Москва / Modern Moscow. История культуры в рассказах и диалогах (Волков) - страница 224

Оба эти тезиса-манифеста отразились и в произведениях, и в жизни Ерофеева. Одной из поведенческих экстравагантностей писателя стало принятие им в 1987 году католицизма. Глубоко верующим человеком он был, по собственному утверждению, с семнадцати лет. Вне всякого сомнения, Ерофеев ощущал себя православным. Почему же тогда он крестился как католик? Ответ Венички, неожиданно резкий, был: “Не люблю православие за холуйство”.

Кто-то из знакомых Ерофеева возмущался, кто-то воспринимал его решение как эпатаж, кто-то сетовал на алкогольное помутнение рассудка. А это был типичный жест юродивого, для которого, согласно Лотману, характерна остро ощущаемая личная связь с Господом и который, благодаря этому, живет в состоянии непоколебимой “плацентной святости”.

А в “Москве – Петушках” мы читаем: “И вот – я торжественно объявляю: до конца моих дней я не предприму ничего, чтобы повторить мой печальный опыт возвышения. Я остаюсь внизу и снизу плюю на всю вашу общественную лестницу. Да. На каждую ступеньку лестницы – по плевку”.

Это – прямая заявка на принадлежность к клану отверженных. Миф об отверженности художника – один из центральных в философии современной культуры. Его очевидная связь с феноменом юродства уже была отмечена. Эта линия в истории культуры никогда не исчезала, ее можно проследить от святого Августина до Паскаля и далее до Бодлера.

* * *

В России возрождение принципов “отверженности” в искусстве можно датировать 1863 годом, когда из императорской Академии художеств, отказавшись от официальной обязательной тематики для дипломной работы, ушла группа будущих передвижников.
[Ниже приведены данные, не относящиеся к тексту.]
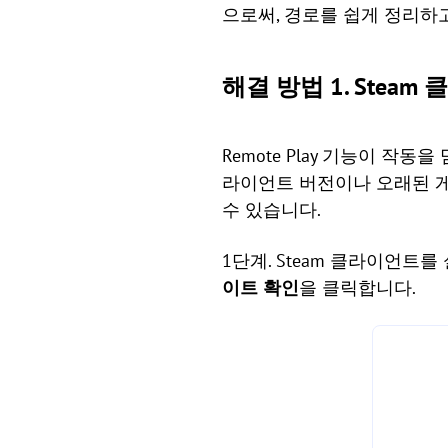
으로써, 경로를 쉽게 정리하
해결 방법 1. Stea
Remote Play 기능이 작
라이언트 버전이나 오래된 게
수 있습니다.
1단계. Steam 클라이언트
이트 확인
을 클릭합니다.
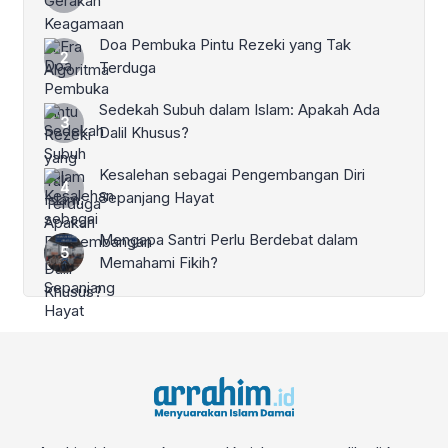
Doa Pembuka Pintu Rezeki yang Tak
Terduga
Sedekah Subuh dalam Islam: Apakah Ada
Dalil Khusus?
Kesalehan sebagai Pengembangan Diri
Sepanjang Hayat
Mengapa Santri Perlu Berdebat dalam
Memahami Fikih?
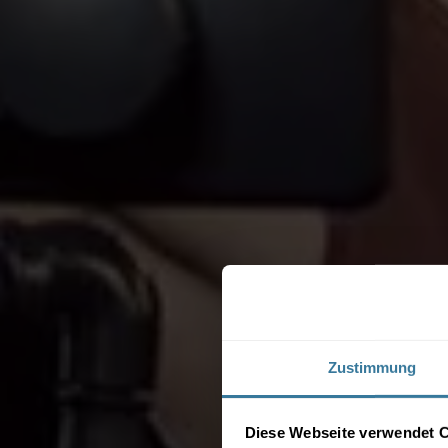
Zustimmung
Diese Webseite verwendet 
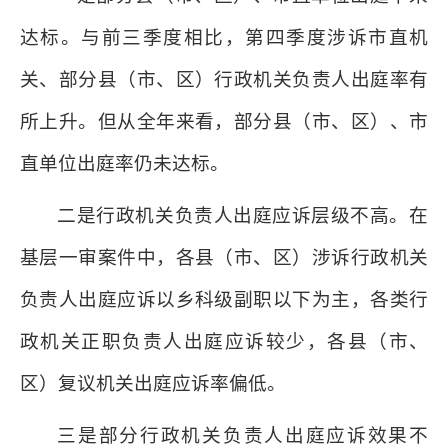
达标。与前三季度相比，第四季度涉诉市直机
关、部分县（市、区）行政机关负责人出庭率有
所上升。但从全年来看，部分县（市、区）、市
直单位出庭率仍未达标。
二是行政机关负责人出庭应诉层级不高。在
基层一审案件中，各县（市、区）涉诉行政机关
负责人出庭应诉以乡科级副职以下为主，各类行
政机关正职负责人出庭应诉较少，各县（市、
区）复议机关出庭应诉率偏低。
三是部分行政机关负责人出庭应诉效果不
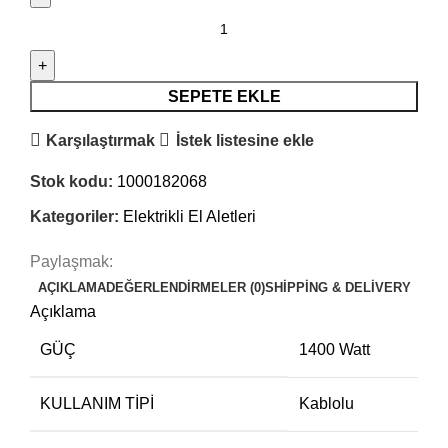
SEPETE EKLE
Karşılaştırmak
İstek listesine ekle
Stok kodu:
1000182068
Kategoriler:
Elektrikli El Aletleri
Paylaşmak:
AÇIKLAMA
DEĞERLENDIRMELER (0)
SHIPPING & DELIVERY
Açıklama
GÜÇ
1400 Watt
KULLANIM TIPI
Kablolu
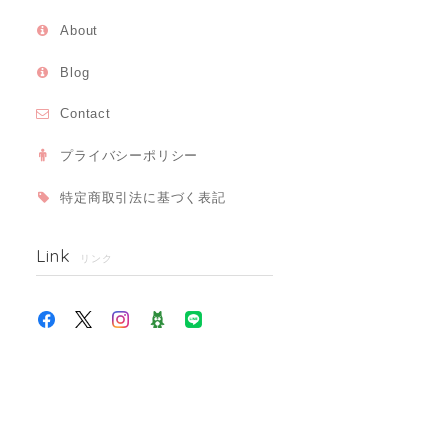
About
Blog
Contact
プライバシーポリシー
特定商取引法に基づく表記
Link
リンク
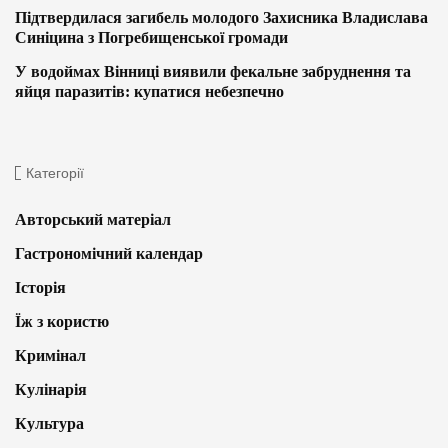
Підтвердилася загибель молодого Захисника Владислава
Синіцина з Погребищенської громади
У водоймах Вінниці виявили фекальне забруднення та
яйця паразитів: купатися небезпечно
Категорії
Авторський матеріал
Гастрономічний календар
Історія
Їж з користю
Кримінал
Кулінарія
Культура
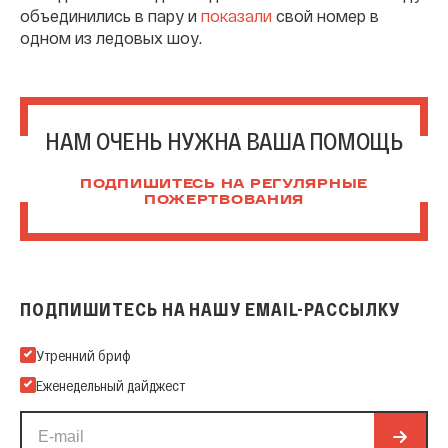
объединились в пару и
показали
свой номер в
одном из ледовых шоу.
НАМ ОЧЕНЬ НУЖНА ВАША ПОМОЩЬ
ПОДПИШИТЕСЬ НА РЕГУЛЯРНЫЕ
ПОЖЕРТВОВАНИЯ
ПОДПИШИТЕСЬ НА НАШУ EMAIL-РАССЫЛКУ
Подпишитесь на нашу Email-рассылку
Утренний бриф
Еженедельный дайджест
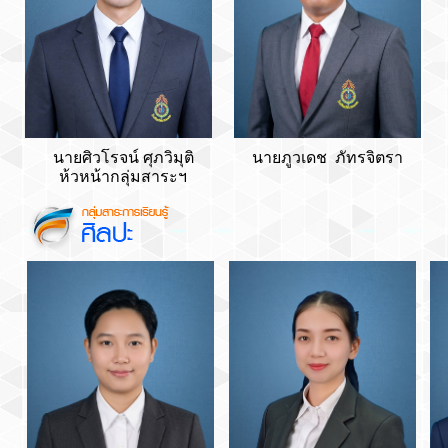
นายศิวโรจน์ ศุภวิมุติ
นายภูวเดช ภัทรจิตรา
ห้วหน้ากลุ่มสาระฯ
Мало кто помнит, что в это же самое время живший тогда в Москве Достоевский лихорадочно работал над романом под названием “Исповедь”. Роман у него не получился, но в 1864 году Достоевский напечатал в журнале “Эпоха” свои “Записки из подполья”, ставшие ярчайшим манифестом “отверженничества” в жизни и искусстве.

Об этой своей вещи Достоевский сообщал брату: “По тону своему она слишком странная, и тон резок и дик: может не понравиться; следовательно, надобно, чтоб поэзия все смягчила и вынесла”[150]. Это могло бы быть автоописанием “Москвы – Петушков”, не правда ли?

Разительное сходство находим и в описании Достоевским связанных с публикацией “Записок из подполья” цензурных проблем: “Свиньи цензора, там, где я глумился над всем и иногда богохульствовал для виду, – то пропущено, а где из всего этого я вывел потребность веры и Христа, – то запрещено”[151].

Тут немедленно вспоминается печальная история, приключившаяся с двадцатитрехлетним Ерофеевым в городе Владимире, где он после изгнания из МГУ поступил в местный педагогический институт. И года не прошло, как его оттуда исключили “за моральное, нравственное и идейное разложение студентов”. Под “разложением” подразумевались беседы Ерофеева с товарищами о христианстве, а главной уликой стала обнаруженная в его общежитской тумбочке Библия, которую он цитировал наизусть страницами.